Lawmakers Improve Medicaid Access For Children And New Moms, But Fail To Expand Coverage To Lower-In
Health care advocates had high hopes Texas lawmakers would expand Medicaid this session to more than a million people classified as the working poor, especially considering the pandemic and worsening financial pressures for hospitals.
Several Medicaid expansion bills went nowhere, though, despite receiving bipartisan support.
Anne Dunkelberg, an associate director with the Austin-based policy think tank Every Texan, said it's clear lawmakers are “out of touch” with the needs of the state.
“More and more Texans are disturbed by the failures of state leaders who made no effort to expand health coverage to 1.4 million uninsured Texans, many of them essential workers throughout the pandemic — who deliver our food, clean our offices, and care for our toddlers and grandparents,” she said in a statement.
For years now, Texas has had the highest uninsured rate in the country, and the rate only continues to get worse. It is also one of only 12 states that has not expanded health coverage to its working poor.
But health care advocates say the legislative session wasn't a complete loss. A few bills aimed at expanding coverage for babies and new mothers on Medicaid did pass in the waning hours.
One bill, House Bill 133, extended health care coverage for women on Medicaid from 60 days to six months after giving birth. Years ago, a task force put together by Gov. Greg Abbott to look at maternal deaths recommended lawmakers extend the program for a year, because many deaths were happening that long after.
Another bill lawmakers passed ensures fewer children will be kicked out of the Medicaid program due to paperwork issues. Advocates say about 4,000 children are removed every month because of several monthly income checks after they're already deemed eligible to be on the program. For years, advocates have been asking lawmakers to give children continuous coverage for a year without families having to go through the added paperwork.

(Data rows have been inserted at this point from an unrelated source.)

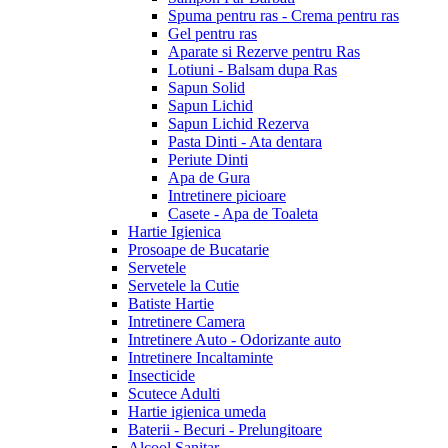
Spuma pentru ras - Crema pentru ras
Gel pentru ras
Aparate si Rezerve pentru Ras
Lotiuni - Balsam dupa Ras
Sapun Solid
Sapun Lichid
Sapun Lichid Rezerva
Pasta Dinti - Ata dentara
Periute Dinti
Apa de Gura
Intretinere picioare
Casete - Apa de Toaleta
Hartie Igienica
Prosoape de Bucatarie
Servetele
Servetele la Cutie
Batiste Hartie
Intretinere Camera
Intretinere Auto - Odorizante auto
Intretinere Incaltaminte
Insecticide
Scutece Adulti
Hartie igienica umeda
Baterii - Becuri - Prelungitoare
Alcool Sanitar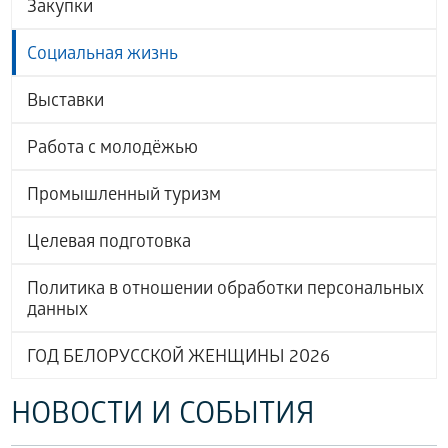
Закупки
Социальная жизнь
Выставки
Работа с молодёжью
Промышленный туризм
Целевая подготовка
Политика в отношении обработки персональных
данных
ГОД БЕЛОРУССКОЙ ЖЕНЩИНЫ 2026
НОВОСТИ И СОБЫТИЯ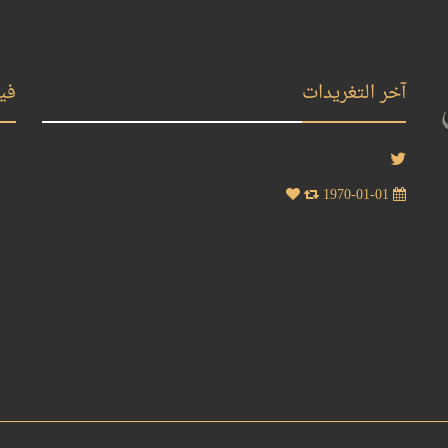
آخر التغريدات
في
1970-01-01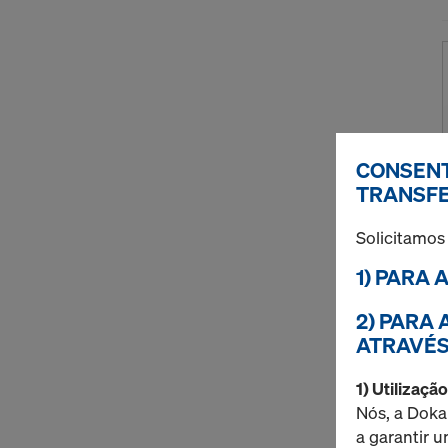
CONSENT
TRANSFE
Solicitamos
1) PARA 
2) PARA
ATRAVÉS
1) Utilizaçã
Nós, a Doka
a garantir 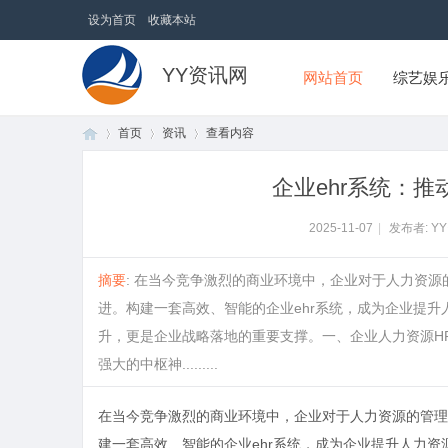
设为首页
收藏本站
YY资讯网
网站首页
综艺娱
首页
资讯
查看内容
企业ehr系统：
首
›
›
›
2025-11-07
|
发布者: Y
摘要
: 在当今竞争激烈的商业环境中，企业对于人力资
进。构建一套高效、智能的企业ehr系统，成为企业提
升，更是企业战略落地的重要支撑。一、企业人力资源H
强大的中枢神.........
在当今竞争激烈的商业环境中，企业对于人力资源的管理
页
建一套高效、智能的
企业ehr系统
，成为企业提升人力资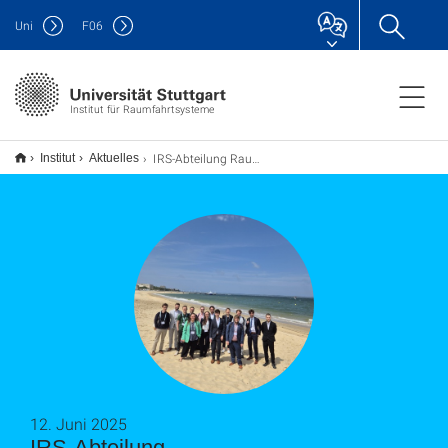
Uni
F
06
Institut für Raumfahrtsysteme
IRS-Abteilung Raumtransporttechnologie bei der 3. Flight Vehicles, Aerothermodynamics and Re-entry Konferenz
Institut
Aktuelles
12. Juni 2025
IRS-Abteilung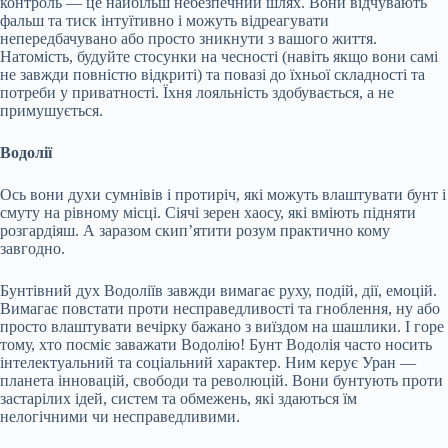
контроль — це найбільш небезпечний шлях. Вони відчувають
фальш та тиск інтуїтивно і можуть відреагувати
непередбачувано або просто зникнути з вашого життя.
Натомість, будуйте стосунки на чесності (навіть якщо вони самі
не завжди повністю відкриті) та повазі до їхньої складності та
потреби у приватності. Їхня лояльність здобувається, а не
примушується.
Водолії
Ось вони духи сумнівів і протиріч, які можуть влаштувати бунт і
смуту на рівному місці. Сіячі зерен хаосу, які вміють підняти
розгардіяш. А заразом скип’ятити розум практично кому
завгодно.
Бунтівний дух Водоліїв завжди вимагає руху, подій, дії, емоцій.
Вимагає повстати проти несправедливості та гноблення, ну або
просто влаштувати вечірку бажано з виїздом на шашлики. І горе
тому, хто посміє заважати Водолію! Бунт Водолія часто носить
інтелектуальний та соціальний характер. Ним керує Уран —
планета інновацій, свободи та революцій. Вони бунтують проти
застарілих ідей, систем та обмежень, які здаються їм
нелогічними чи несправедливими.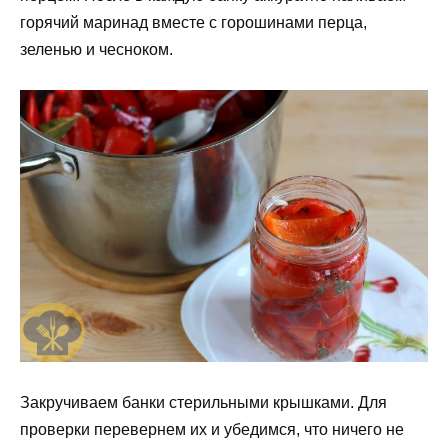
горячий маринад вместе с горошинами перца,
зеленью и чесноком.
Закручиваем банки стерильными крышками. Для
проверки перевернем их и убедимся, что ничего не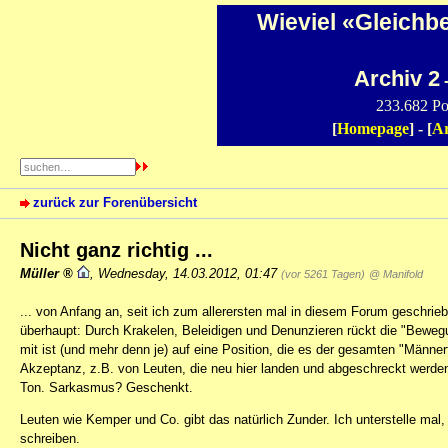
Wieviel «Gleichb
Archiv 2
-
233.682 Po
[
Homepage
] - [
Ar
zurück zur Forenübersicht
Nicht ganz richtig ...
Müller
,
Wednesday, 14.03.2012, 01:47
(vor 5261 Tagen)
@ Manifold
... von Anfang an, seit ich zum allerersten mal in diesem Forum geschri
überhaupt: Durch Krakelen, Beleidigen und Denunzieren rückt die "Bewe
mit ist (und mehr denn je) auf eine Position, die es der gesamten "Männer
Akzeptanz, z.B. von Leuten, die neu hier landen und abgeschreckt werd
Ton. Sarkasmus? Geschenkt.
Leuten wie Kemper und Co. gibt das natürlich Zunder. Ich unterstelle mal,
schreiben.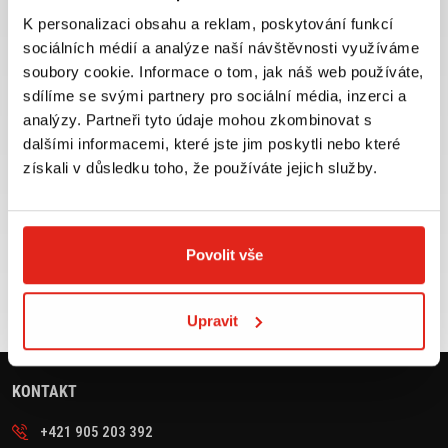
K personalizaci obsahu a reklam, poskytování funkcí
sociálních médií a analýze naší návštěvnosti využíváme
soubory cookie. Informace o tom, jak náš web používáte,
Největší výběr moto
Doprava ZDARMA pro
příslušenství ihned k
objednávky nad 2499 kč v
sdílíme se svými partnery pro sociální média, inzerci a
odběru
rámci ČR
analýzy. Partneři tyto údaje mohou zkombinovat s
dalšími informacemi, které jste jim poskytli nebo které
VÍCE INFO
VÍCE INFO
získali v důsledku toho, že používáte jejich služby.
Zboží SKLADEM
Výměna velikosti ZDARMA
Povolit vše
expedujeme do 24 hod.
do 30 dnů
VÍCE INFO
VÍCE INFO
Upravit
KONTAKT
+421 905 203 392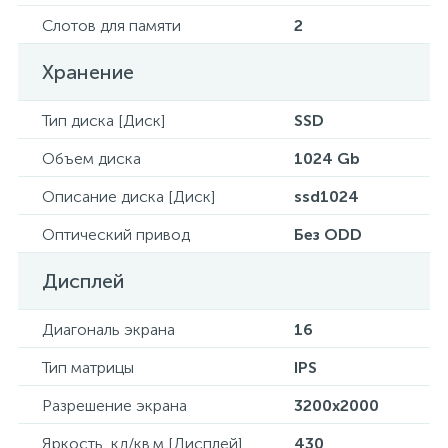
Слотов для памяти
2
Хранение
Тип диска [Диск]
SSD
Объем диска
1024 Gb
Описание диска [Диск]
ssd1024
Оптический привод
Без ODD
Дисплей
Диагональ экрана
16
Тип матрицы
IPS
Разрешение экрана
3200x2000
Яркость, кд/кв.м [Дисплей]
430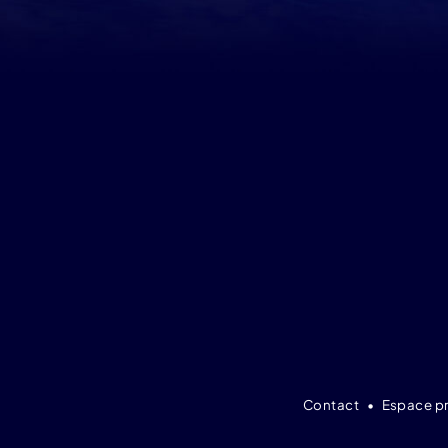
Contact
•
Espace p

The final version of the bill doesn't give a year of continuous coverage, though. Instead, lawmakers agreed on two six-month windows of consecutive coverage; families will have to submit paperwork at the beginning of each.
Stacy Wilson, president of the Children’s Hospital Association of Texas, applauded lawmakers for “passing critical legislation ensuring both children and women have access to the highest quality health care” in the state.
“We thank Speaker Dade Phelan for his leadership,” she said in a statement, “and Lieutenant Governor Dan Patrick, Representatives Four Price, Toni Rose, Philip Cortez, James Frank, and Senators Lois Kolkhorst and Dawn Buckingham for their work to improve health care for all Texans, especially kids and women who rely on Medicaid.”